Help in solving algorithm showing repeating figures - Java

If I understand your question well, what you want is to see how many times each digit is repeated in any natural number.

I can think of this solution (not the most efficient, but it works):

    public static void main(String[] args) {
        Scanner linea = new Scanner(System.in);
        long n;
        System.out.print("Introduce un número:\t");
        n = linea.nextLong();
        String num = String.valueOf(n);
        for(int d = 0; d < 10; d++) {
            int rep = 0;
            for(int i = 0; i < num.length(); i++) {
                if(Integer.valueOf(String.valueOf(num.charAt(i))) == d) {
                    rep++;
                }
            }
            if(rep > 0) {
                System.out.println(
                    String.format("El número %d se repite %d %s", 
                                  d, rep, (rep == 1 ? "vez" : "veces"))
                );
            }
        }
    }

I do not understand what you want to do with the if:

   if (digito > digito1) {

That would serve to find the largest digit, but that has no relevance here. It seems you had copied code from a different problem ...

In any case, you must store somewhere the number of times each digit is repeated. A comfortable way in this case is an array. For example:

 public static void imprimirRepetidos(long number) {
     int[] cont = new int[10]; // cuenta la cantidad de apariciones de cada digito
     int digito;
     while(number >0) {
         digito = (int) (number % 10);
         cont[digito]++;
         number /= 10;
     }
     for(digito=0;digito<10;digito++) {
         if(cont[digito]>1)
            System.out.println("El digito " + digito + " se repite " + cont[digito]+ " veces");
     }
}

Make sure you understand every part of the code.

Another topic, of terminology: do not mix "number", "number" and "digit". Each one of the figures that are used to represent a number in a certain base is called "digit" (it can be decimal, hexadecimal, binary, etc. - in this case, it is assumed decimal).

An alternative is to treat the number as a string (obviously validating before it is a number) and with longitudNumero - longitudPrimerasOcurrencias you would get the number of times it repeats. I'll give you an example:

Map<String, Integer> repeated = new LinkedHashMap<>();
        try(Scanner kb = new Scanner(System.in)) {
            System.out.print("Ingrese un número: ");
            // se asegura que sea un número
            Integer number = Integer.parseInt(kb.next());
            for(String n : String.valueOf(number).split("")) {
                // si el mapa no contiene el número procede
                if(!repeated.containsKey(n)) {
                    int numberLen = number.length();
                    int replacesLen = number.replace(n, "").length();
                    int ocurrences = (numberLen - replacesLen);
                    if(ocurrences > 1) {
                        repeated.put(n, ocurrences);
                    }
                }
            }
        } catch(NumberFormatException e) {
            System.out.println("No se ha ingresado un número");
            System.exit(-1);
        }
        for(Map.Entry<String, Integer> entry : repeated.entrySet()) {
            System.out.printf("\nEl número %s se repite %d veces",
                                entry.getKey(), entry.getValue());
        }
        System.out.println();

Exit:

Ingrese un número: 471757347

El número 4 se repite 2 veces
El número 7 se repite 4 veces

In this case, an analysis of the problem leads to a simple solution:

The digits that can be repeated are 0,1,2,3,4,5,6,7,8,9

A variable that takes the count of its repetitions is needed for each digit. For example:

int numeroRepeticionesDigito0 = 0;
//...
int numeroRepeticionesDigito9 = 0;

Now, I see that you already have the way to get each digit separately.
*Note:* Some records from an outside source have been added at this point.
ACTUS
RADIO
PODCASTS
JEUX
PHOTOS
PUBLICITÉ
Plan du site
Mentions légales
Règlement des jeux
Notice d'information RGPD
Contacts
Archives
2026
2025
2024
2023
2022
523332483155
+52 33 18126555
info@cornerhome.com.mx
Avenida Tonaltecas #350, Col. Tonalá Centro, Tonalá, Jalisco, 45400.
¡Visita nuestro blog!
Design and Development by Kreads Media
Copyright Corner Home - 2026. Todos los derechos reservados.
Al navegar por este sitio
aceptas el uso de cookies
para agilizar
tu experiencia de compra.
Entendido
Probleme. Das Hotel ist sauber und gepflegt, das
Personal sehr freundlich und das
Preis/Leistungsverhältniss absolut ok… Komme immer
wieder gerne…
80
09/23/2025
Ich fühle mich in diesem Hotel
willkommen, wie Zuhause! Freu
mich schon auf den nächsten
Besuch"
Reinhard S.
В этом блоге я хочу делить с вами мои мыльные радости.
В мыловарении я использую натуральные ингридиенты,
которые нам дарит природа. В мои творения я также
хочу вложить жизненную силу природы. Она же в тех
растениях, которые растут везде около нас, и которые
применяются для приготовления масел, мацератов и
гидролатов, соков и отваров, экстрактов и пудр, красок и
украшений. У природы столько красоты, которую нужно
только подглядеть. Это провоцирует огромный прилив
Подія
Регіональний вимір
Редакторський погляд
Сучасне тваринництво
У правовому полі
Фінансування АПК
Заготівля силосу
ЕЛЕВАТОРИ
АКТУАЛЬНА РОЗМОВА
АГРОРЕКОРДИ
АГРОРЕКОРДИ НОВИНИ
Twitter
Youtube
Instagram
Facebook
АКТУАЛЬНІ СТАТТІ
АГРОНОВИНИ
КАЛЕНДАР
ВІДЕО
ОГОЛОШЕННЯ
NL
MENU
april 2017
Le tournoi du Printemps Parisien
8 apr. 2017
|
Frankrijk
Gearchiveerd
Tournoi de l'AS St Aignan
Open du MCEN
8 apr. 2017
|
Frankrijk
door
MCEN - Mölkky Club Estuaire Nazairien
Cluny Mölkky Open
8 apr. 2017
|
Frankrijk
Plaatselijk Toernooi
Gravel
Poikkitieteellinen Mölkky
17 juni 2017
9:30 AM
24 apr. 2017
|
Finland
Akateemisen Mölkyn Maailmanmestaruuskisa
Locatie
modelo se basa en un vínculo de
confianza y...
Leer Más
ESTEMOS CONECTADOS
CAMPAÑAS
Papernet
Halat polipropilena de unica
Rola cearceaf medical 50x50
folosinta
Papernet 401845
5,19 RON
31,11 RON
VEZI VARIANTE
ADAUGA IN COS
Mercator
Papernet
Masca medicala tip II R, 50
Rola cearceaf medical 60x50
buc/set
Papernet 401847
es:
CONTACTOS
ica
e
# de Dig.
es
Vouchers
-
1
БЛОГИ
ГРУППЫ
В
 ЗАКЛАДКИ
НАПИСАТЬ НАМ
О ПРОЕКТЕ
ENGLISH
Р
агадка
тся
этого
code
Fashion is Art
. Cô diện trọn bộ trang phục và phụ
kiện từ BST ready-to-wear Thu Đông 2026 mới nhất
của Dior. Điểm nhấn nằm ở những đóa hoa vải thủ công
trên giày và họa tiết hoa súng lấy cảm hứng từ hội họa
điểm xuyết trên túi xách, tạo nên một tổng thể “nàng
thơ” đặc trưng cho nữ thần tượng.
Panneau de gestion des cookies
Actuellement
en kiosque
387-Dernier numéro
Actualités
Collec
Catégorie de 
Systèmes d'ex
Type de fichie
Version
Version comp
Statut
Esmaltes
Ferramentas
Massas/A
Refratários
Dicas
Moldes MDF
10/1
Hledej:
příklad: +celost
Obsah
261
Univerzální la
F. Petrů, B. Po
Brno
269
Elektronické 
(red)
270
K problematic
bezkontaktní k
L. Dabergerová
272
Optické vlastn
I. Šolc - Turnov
It only remains to verify within the cycle that digit is the current one, and increase its variable by one, which can be done with a switch control structure:

switch (digito)
{
    case 0: numeroRepeticionesDigito0++; break;
    case 9: numeroRepeticionesDigito9++; break;
}

And after the cycle finishes, show the value of each one of the variables that carry the total of repetitions. In this case, as I suppose it is a task, I prefer not to show the complete code, but the idea is that, without using advanced instructions, nothing but a structure of repetition (while) and a control (switch). For these kinds of problems, I suggest you analyze the mental process of how you would solve it, and then try to translate that mental process into code.